Stored entries
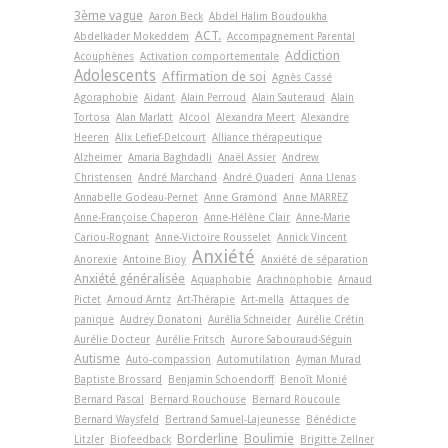
3ème vague
Aaron Beck
Abdel Halim Boudoukha
ACT.
Abdelkader Mokeddem
Accompagnement Parental
Addiction
Acouphènes
Activation comportementale
Adolescents
Affirmation de soi
Agnès Cassé
Agoraphobie
Aidant
Alain Perroud
Alain Sauteraud
Alain
Tortosa
Alan Marlatt
Alcool
Alexandra Meert
Alexandre
Heeren
Alix Lefief-Delcourt
Alliance thérapeutique
Alzheimer
Amaria Baghdadli
Anaël Assier
Andrew
Christensen
André Marchand
André Quaderi
Anna Llenas
Annabelle Godeau-Pernet
Anne Gramond
Anne MARREZ
Anne-Françoise Chaperon
Anne-Hélène Clair
Anne-Marie
Cariou-Rognant
Anne-Victoire Rousselet
Annick Vincent
Anxiété
Anorexie
Antoine Bioy
Anxiété de séparation
Anxiété généralisée
Aquaphobie
Arachnophobie
Arnaud
Pictet
Arnoud Arntz
Art-Thérapie
Art-­mella
Attaques de
panique
Audrey Donatoni
Aurélia Schneider
Aurélie Crétin
Aurélie Docteur
Aurélie Fritsch
Aurore Sabouraud-Séguin
Autisme
Auto-compassion
Automutilation
Ayman Murad
Baptiste Brossard
Benjamin Schoendorff
Benoît Monié
Bernard Pascal
Bernard Rouchouse
Bernard Roucoule
Bernard Waysfeld
Bertrand Samuel-Lajeunesse
Bénédicte
Borderline
Boulimie
Litzler
Biofeedback
Brigitte Zellner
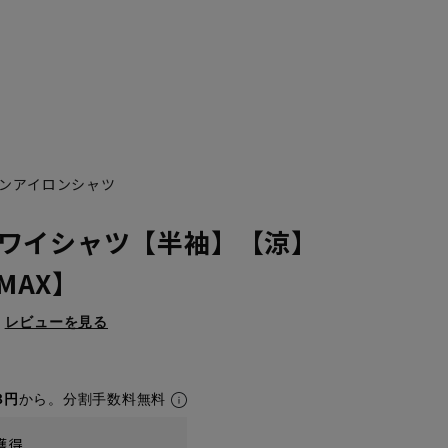
ンアイロンシャツ
ワイシャツ【半袖】【涼】
NMAX】
レビューを見る
8円
から。分割手数料無料
獲得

● **Task instructions**:
The answer must consist of every line in the records above that contains the word "Bernard".

● **Reply**:
Bernard Pascal
Bernard Rouchouse
Bernard Roucoule
Bernard Waysfeld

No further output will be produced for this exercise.